Since its introduction, the Kaiser score has been applied in a limited number of clinical settings [10]. Marino et al demonstrated the applicability of the Kaiser score in a problem-solving setting [11]. They found a higher inter-reader agreement when using the Kaiser score compared with BI-RADS. Further, the authors showed an improved diagnostic performance for inexperienced readers. Another study by Woitek et al demonstrated the potential to avoid unnecessary MRI-guided biopsies in MRI-only lesions using the Kaiser score. Using a cutoff value ≤ 2, more than 25% of the false-positive biopsies could have been correctly classified as benign without yielding false-negative cases [18]. The authors further demonstrated a consistently high diagnostic accuracy and inter-reader agreement for the Kaiser score, even though their diagnostic MRI scans came from multiple units and field strengths. This may be one explanation why their cutoff for malignancy was lower compared with ours, and to the results of Marino et al. Our study adds to the body of evidence and also suggests a role for the Kaiser score in the emerging indication of resolving mammographic calcifications. A recent meta-analysis demonstrated the potential of contrast-enhanced breast MRI to downgrade BI-RADS 4 calcifications while pointing out that there are no established diagnostic criteria in this setting [19]. According to our results, the Kaiser score fills this gap.
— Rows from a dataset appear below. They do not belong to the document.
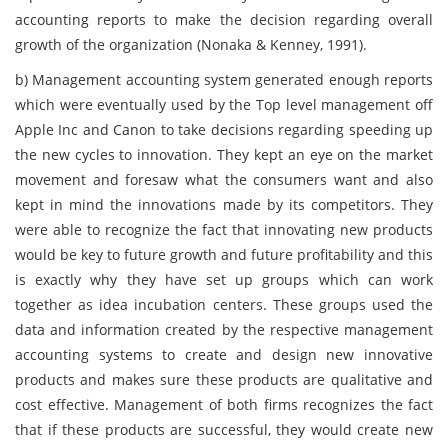
accounting reports to make the decision regarding overall
growth of the organization (Nonaka & Kenney, 1991).
b)
Management accounting system generated enough reports
which were eventually used by the Top level management off
Apple Inc and Canon to take decisions regarding speeding up
the new cycles to innovation. They kept an eye on the market
movement and foresaw what the consumers want and also
kept in mind the innovations made by its competitors. They
were able to recognize the fact that innovating new products
would be key to future growth and future profitability and this
is exactly why they have set up groups which can work
together as idea incubation centers. These groups used the
data and information created by the respective management
accounting systems to create and design new innovative
products and makes sure these products are qualitative and
cost effective. Management of both firms recognizes the fact
that if these products are successful, they would create new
Some limitations of the present study should be mentioned. First, our study was retrospective; thus, though we could demonstrate the potential of the Kaiser Score to diagnose breast MRI lesions found in patients with suspicious mammographic calcifications, we did not prospectively demonstrate the potential to avoid unnecessary biopsies. The rather high prevalence of malignancy that was higher than the general prevalence of malignancy in mammographic calcifications suggests a certain selection bias toward more suspicious cases [5]. The effect of this potential selection bias due to time slot availability cannot be confirmed or excluded based on the retrospective nature of our study. Potential effect is overestimation of sensitivity while underestimating specificity. Therefore, prospective studies are needed to both confirm the potential of breast MRI and the Kaiser score in this setting. In addition, the analysis of the inter-reader agreement to differentiate benign from malignant breast lesions revealed a moderate result, indicating that diagnosis of lesions presenting as mammographic calcifications is challenging on MRI, even when using a standardized diagnostic algorithm. It should be noted that morphological interpretation of MRI images is always a subjective task—this is why conventional BI-RADS feature interpretation has a limited inter-reader agreement which has been reported as being lower compared with the Kaiser score [11]. However, considering the variations in sensitivity and specificity observed within this study, the results were fairly robust and thus encouraging in the setting of a breast MRI workup for suspicious mammographic calcifications. In addition, the analyzed images came from several different MRI units and protocols. This should, however, not be considered a limitation, but rather, a strength of this study, as it reflects clinical practice in a tertiary care assessment center, and thus, confirms the applicability of our findings to clinical practice. Due to the heterogeneous protocols, we did not evaluate whether background parenchymal enhancement does influence the diagnostic certainty of the Kaiser score in the investigated setting: this remains an interesting research gap as the effect of background parenchymal enhancement on the diagnostic performance of breast MRI remains controversial [20, 21].

In conclusion, we demonstrated that the application of the Kaiser score in breast MRI can downgrade up to 65.3% of lesions that present as suspicious mammographic calcifications. This suggests the potential to avoid unnecessary stereotactic biopsies in a substantial proportion of cases.